(Beginning of DATASET EXCERPTS)

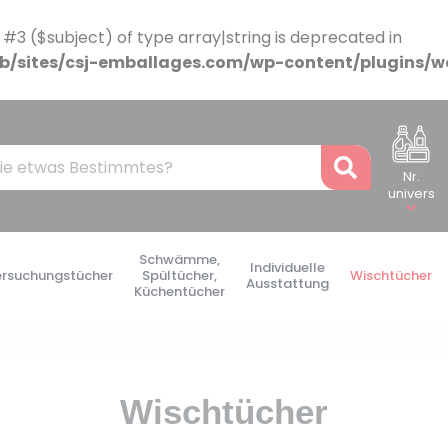
 #3 ($subject) of type array|string is deprecated in
/sites/csj-emballages.com/wp-content/plugins/w
Recher
Nr.
univers
Schwämme,
Individuelle
ersuchungstücher
Spültücher,
Wischtücher
Ausstattung
Küchentücher
Wischtücher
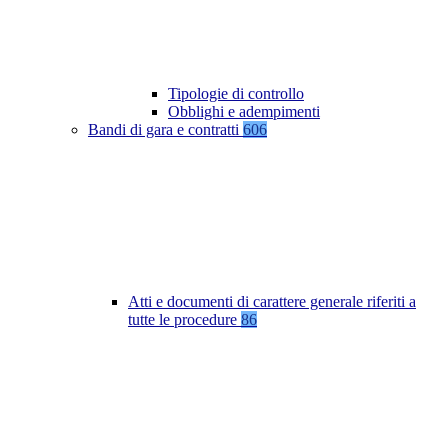
Tipologie di controllo
Obblighi e adempimenti
Bandi di gara e contratti
606
Atti e documenti di carattere generale riferiti a
tutte le procedure
86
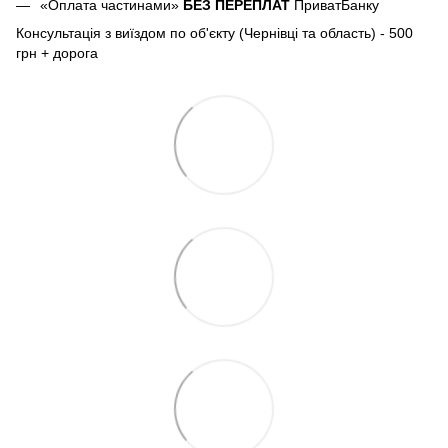
«Оплата частинами»
БЕЗ ПЕРЕПЛАТ
ПриватБанку
Консультація з виїздом по об'єкту (Чернівці та область) - 500
грн + дорога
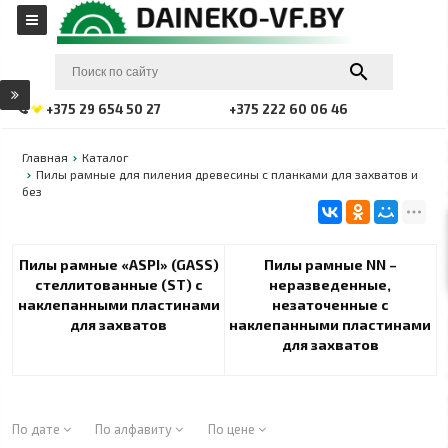
+375 29 654 50 27
+375 222 60 06 46
Главная
Каталог
Пилы рамные для пиления древесины с планками для захватов и
без
Пилы рамные «ASPI» (GASS)
Пилы рамные NN –
стеллитованные (ST) с
неразведенные,
наклепанными пластинами
незаточенные с
для захватов
наклепанными пластинами
для захватов
По дате
По алфавиту
По цене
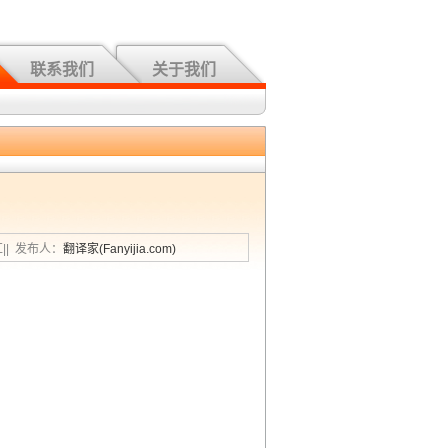
联系我们
关于我们
汇|| 发布人：
翻译家(Fanyijia.com)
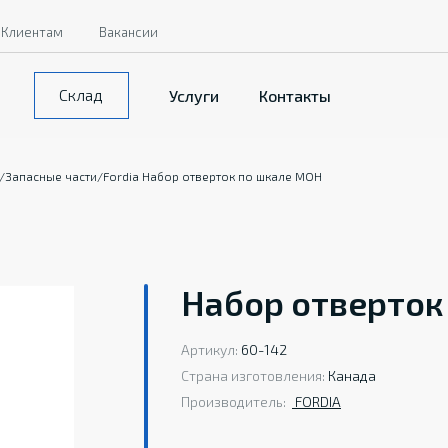
Клиентам
Вакансии
Склад
Услуги
Контакты
/
Запасные части
/
Fordia Набор отверток по шкале MOH
Набор отверток
Артикул:
60-142
Страна изготовления:
Канада
Производитель:
FORDIA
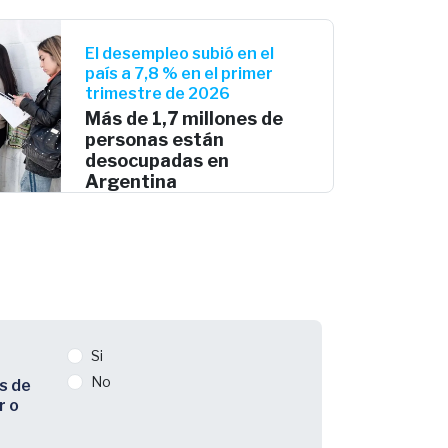
El desempleo subió en el
país a 7,8 % en el primer
trimestre de 2026
Más de 1,7 millones de
personas están
desocupadas en
Argentina
Si
No
s de
r o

(End of DATASET EXCERPTS)

# ASSIGNED TASK
In the transcription, every picture is to be excluded and the records above given again exactly.

# FINISHED EXERCISE
 #3 ($subject) of type array|string is deprecated in
/sites/csj-emballages.com/wp-content/plugins/w
Recher
Nr.
univers
Schwämme,
Individuelle
ersuchungstücher
Spültücher,
Wischtücher
Ausstattung
Küchentücher
Wischtücher
Tipologie di controllo
Obblighi e adempimenti
Bandi di gara e contratti
606
Atti e documenti di carattere generale riferiti a
tutte le procedure
86
«Оплата частинами»
БЕЗ ПЕРЕПЛАТ
ПриватБанку
Консультація з виїздом по об'єкту (Чернівці та область) - 500
грн + дорога
+375 29 654 50 27
+375 222 60 06 46
Главная
Каталог
Пилы рамные для пиления древесины с планками для захватов и
без
Пилы рамные «ASPI» (GASS)
Пилы рамные NN –
стеллитованные (ST) с
неразведенные,
наклепанными пластинами
незаточенные с
для захватов
наклепанными пластинами
для захватов
По дате
По алфавиту
По цене
联系我们
关于我们
汇|| 发布人：
翻译家(Fanyijia.com)
Клиентам
Вакансии
Склад
Услуги
Контакты
/
Запасные части
/
Fordia Набор отверток по шкале MOH
Набор отверток
Артикул:
60-142
Страна изготовления:
Канада
Производитель:
FORDIA
El desempleo subió en el
país a 7,8 % en el primer
trimestre de 2026
Más de 1,7 millones de
personas están
desocupadas en
Argentina
Si
No
s de
r o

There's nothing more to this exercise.